Talon cusps are usually seen on the palatal/lingual surface of the teeth [28,29]. They are rarely seen on the facial/labial surface, as seen in the present case. The appearance of talon cusp on the labial surface of the tooth can be attributed to the hyperplasia of labial central developmental lobe. Regardless of its location, the presentation can vary in shape, size, structure, location, and site of origin. The cusps can be sharp and spiked or rounded with smooth tips. The tooth associated with talon cusp can have a T-form or a Y-shaped crown, the cusps can be conical, bud like, pyramidal or horn shaped [3]. Co-occurrence of talon cusps with other dental anomalies such as supernumery teeth, shovel-shaped maxillary incisors, cusps of Carabelli, dens invaginatus, odontome, fusion, gemination, impacted teeth, Bifid cingula, double teeth, enamel clefts and distorted nasal alae have also been reported [3,23,30]. Our cases did not have any other anomalies and Talon cusps were the only isolated dental anomaly.

Over the years, talon cusps were found in association with various common syndromes such as Rubinstein–Tyabi syndrome, Sturge–Weber syndrome, Ellis-van Creveld syndrome.
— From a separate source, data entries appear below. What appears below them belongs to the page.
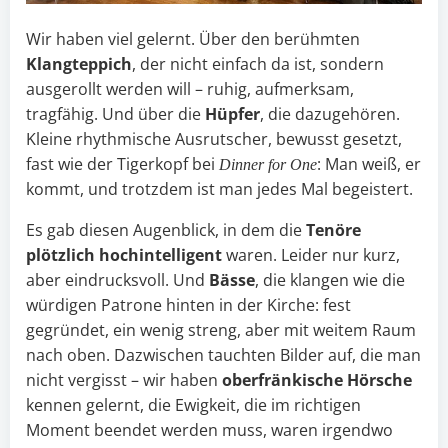
Wir haben viel gelernt. Über den berühmten
Klangteppich
, der nicht einfach da ist, sondern
ausgerollt werden will – ruhig, aufmerksam,
tragfähig. Und über die
Hüpfer
, die dazugehören.
Kleine rhythmische Ausrutscher, bewusst gesetzt,
fast wie der Tigerkopf bei
: Man weiß, er
Dinner for One
kommt, und trotzdem ist man jedes Mal begeistert.
Es gab diesen Augenblick, in dem die
Tenöre
plötzlich hochintelligent
waren. Leider nur kurz,
aber eindrucksvoll. Und
Bässe
, die klangen wie die
würdigen Patrone hinten in der Kirche: fest
gegründet, ein wenig streng, aber mit weitem Raum
nach oben. Dazwischen tauchten Bilder auf, die man
nicht vergisst – wir haben
oberfränkische Hörsche
kennen gelernt, die Ewigkeit, die im richtigen
Moment beendet werden muss, waren irgendwo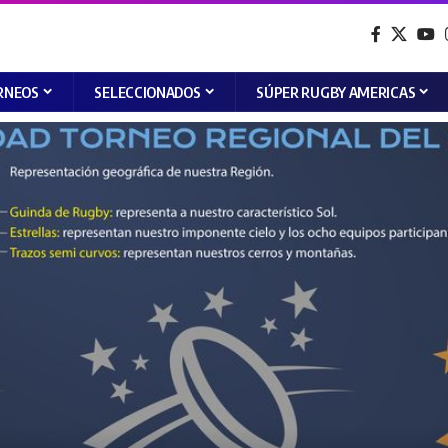
RNEOS
SELECCIONADOS
SÚPER RUGBY AMERICAS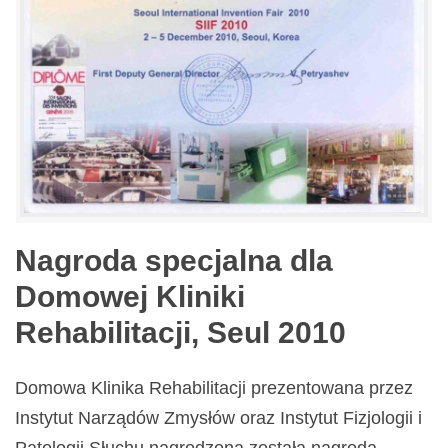
Nagroda specjalna dla
Domowej Kliniki
Rehabilitacji, Seul 2010
Domowa Klinika Rehabilitacji prezentowana przez
Instytut Narządów Zmysłów oraz Instytut Fizjologii i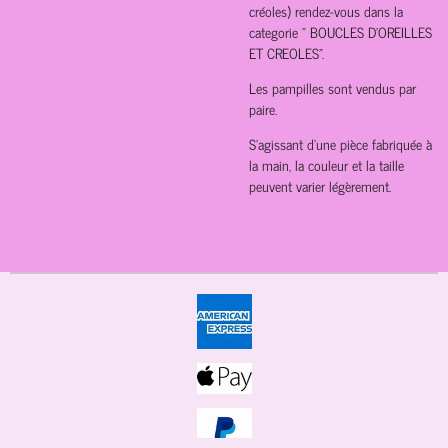
créoles) rendez-vous dans la
categorie " BOUCLES D'OREILLES
ET CREOLES".
Les pampilles sont vendus par
paire.
S'agissant d'une pièce fabriquée à
la main, la couleur et la taille
peuvent varier légèrement.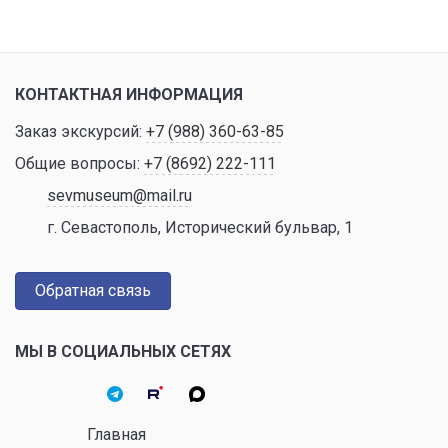
КОНТАКТНАЯ ИНФОРМАЦИЯ
Заказ экскурсий:
+7 (988) 360-63-85
Общие вопросы:
+7 (8692) 222-111
sevmuseum@mail.ru
г. Севастополь, Исторический бульвар, 1
Обратная связь
МЫ В СОЦИАЛЬНЫХ СЕТЯХ
Главная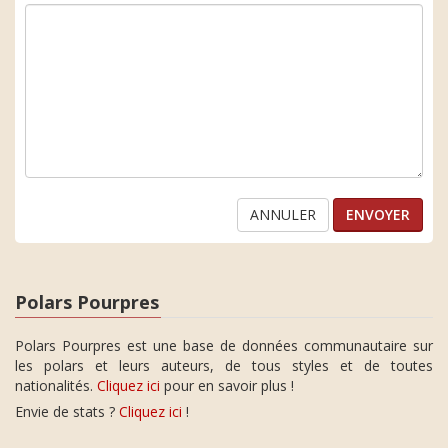
ANNULER
Polars Pourpres
Polars Pourpres est une base de données communautaire sur
les polars et leurs auteurs, de tous styles et de toutes
nationalités.
Cliquez ici
pour en savoir plus !
Envie de stats ?
Cliquez ici
!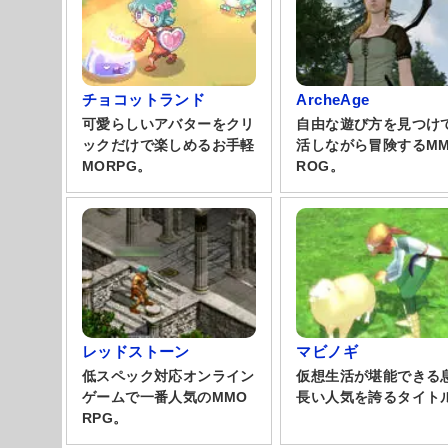
チョコットランド
ArcheAge
可愛らしいアバターをクリ
自由な遊び方を見つけ
ックだけで楽しめるお手軽
活しながら冒険するM
MORPG。
ROG。
レッドストーン
マビノギ
低スペック対応オンライン
仮想生活が堪能できる
ゲームで一番人気のMMO
長い人気を誇るタイト
RPG。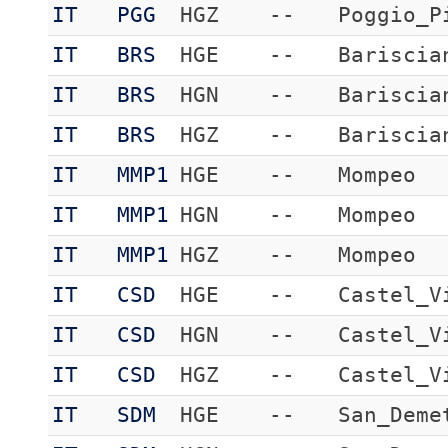
IT
PGG
HGZ
--
Poggio_P
IT
BRS
HGE
--
Bariscia
IT
BRS
HGN
--
Bariscia
IT
BRS
HGZ
--
Bariscia
IT
MMP1
HGE
--
Mompeo
IT
MMP1
HGN
--
Mompeo
IT
MMP1
HGZ
--
Mompeo
IT
CSD
HGE
--
Castel_V
IT
CSD
HGN
--
Castel_V
IT
CSD
HGZ
--
Castel_V
IT
SDM
HGE
--
San_Deme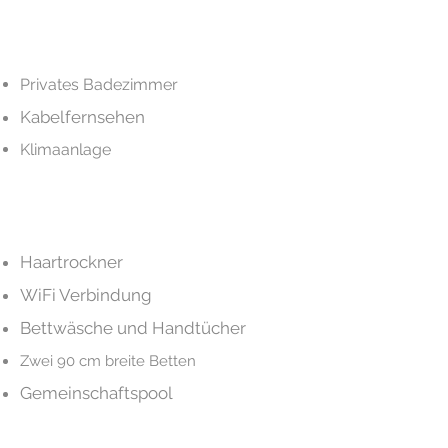
Privates Badezimmer
Kabelfernsehen
Klimaanlage
Haartrockner
WiFi Verbindung
Bettwäsche und Handtücher
Zwei 90 cm breite Betten
Gemeinschaftspool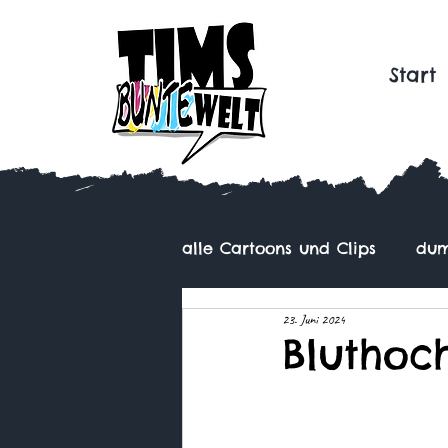
Start
alle Cartoons und Clips
dum
23. Juni 2024
Bluthoc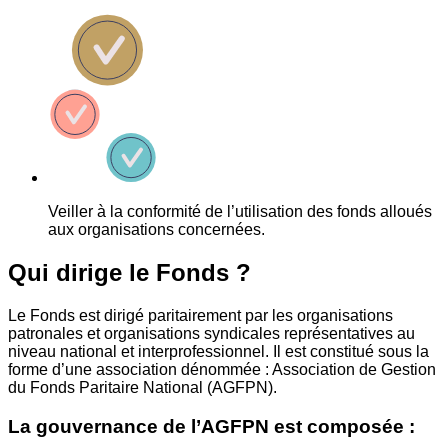
Veiller à la conformité de l’utilisation des fonds alloués
aux organisations concernées.
Qui dirige le Fonds ?
Le Fonds est dirigé paritairement par les organisations
patronales et organisations syndicales représentatives au
niveau national et interprofessionnel. Il est constitué sous la
forme d’une association dénommée : Association de Gestion
du Fonds Paritaire National (AGFPN).
La gouvernance de l’AGFPN est composée :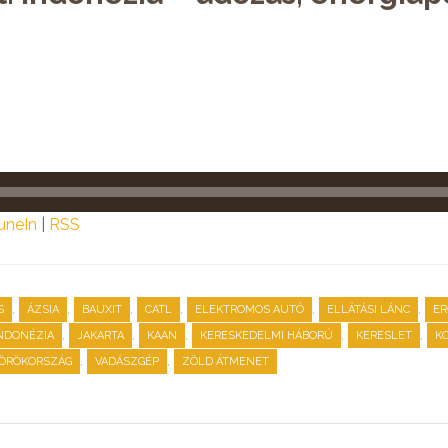
uneIn
|
RSS
,
,
,
,
,
,
S
ÁZSIA
BAUXIT
CATL
ELEKTROMOS AUTÓ
ELLÁTÁSI LÁNC
ER
,
,
,
,
,
NDONÉZIA
JAKARTA
KAAN
KERESKEDELMI HÁBORÚ
KERESLET
K
,
,
ÖRÖKORSZÁG
VADÁSZGÉP
ZÖLD ÁTMENET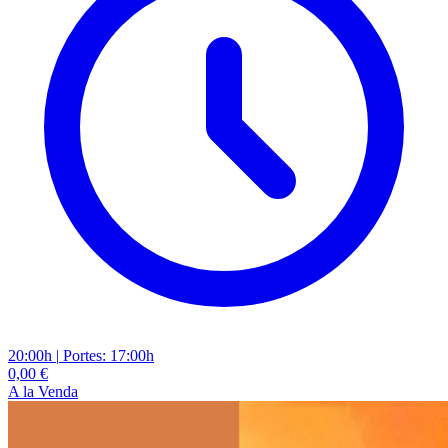
20:00h
|
Portes: 17:00h
0,00 €
A la Venda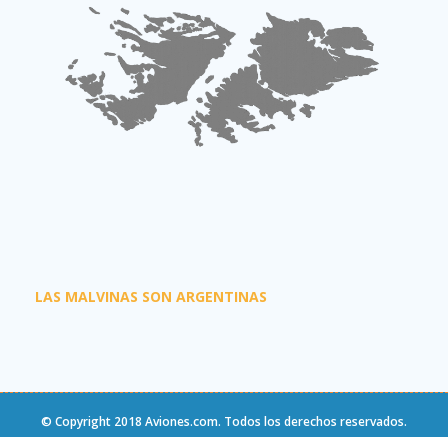
LAS MALVINAS SON ARGENTINAS
© Copyright 2018
Aviones.com
. Todos los derechos reservados.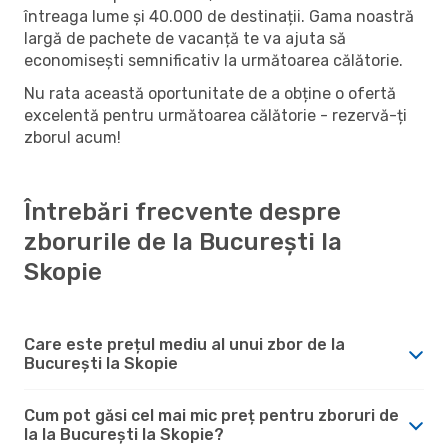
întreaga lume și 40.000 de destinații. Gama noastră
largă de pachete de vacanță te va ajuta să
economisești semnificativ la următoarea călătorie.
Nu rata această oportunitate de a obține o ofertă
excelentă pentru următoarea călătorie - rezervă-ți
zborul acum!
Întrebări frecvente despre
zborurile de la București la
Skopie
Care este prețul mediu al unui zbor de la
București la Skopie
Cum pot găsi cel mai mic preț pentru zboruri de
la la București la Skopie?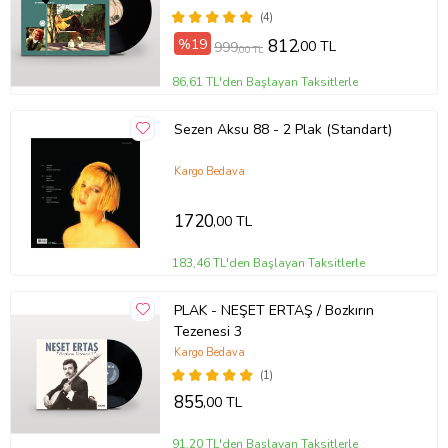
(4)
%19
812
,00 TL
999
,00 TL
86,61 TL'den Başlayan Taksitlerle
Sezen Aksu 88 - 2 Plak (Standart)
Kargo Bedava
1720
,00 TL
183,46 TL'den Başlayan Taksitlerle
PLAK - NEŞET ERTAŞ / Bozkırın
Tezenesi 3
Kargo Bedava
(1)
855
,00 TL
91,20 TL'den Başlayan Taksitlerle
Few were also seen in association with Mohr syndrome, Berardinelli-Seip syndrome and Allagille’s syndrome [3,10,23]. An unusual case of talon cusp associated with incontinentia pigmenti achromians has also been reported [24]. Our cases did not have any findings representing any syndromes or any medical conditions.

The clinical problems associated with talon cusp include unpleasant aesthetic appearance, displacement of teeth, occlusal interface, plaque retention, caries, cuspal fracture, pulp exposure, periodontal disease and irritation of the soft tissues during speech or mastication [10]. Radiographically, talon cusp can appear as a V-shaped or loop like structure with differential densities suggestive of enamel, dentin and pulp.

Management of talon cusp varies depending on the size of the cusp, presence or absence of pulp horn, the degree of occlusal interferences, aesthetic problems, soft tissue irritation, interference with the tongue space and pulpal involvement. Conservatively, gradual grinding of talon cusps over weeks and then the application of a desensitizing agent to avoid possible dentinal sensitivity and pulpal exposure have been tried. The other treatment modalities are placement of pit- and- fissure sealants or restorations, root canal therapy (in case of pulpal involvement) and extractions (in severely destructed cases) [10,23].

Conclusion

Labial talon cusp is an unusual dental finding, often associated with other anomalies and genetic syndromes. Isolated labial talon as seen in our cases involving two generations is an extreme rarity. This mandates the diagnostician to have adequate knowledge and perform a thorough examination to rule out coexisting morbidities. Considering the complications associated with it, early diagnosis and treatment can play a vital role in recuperating aesthetics.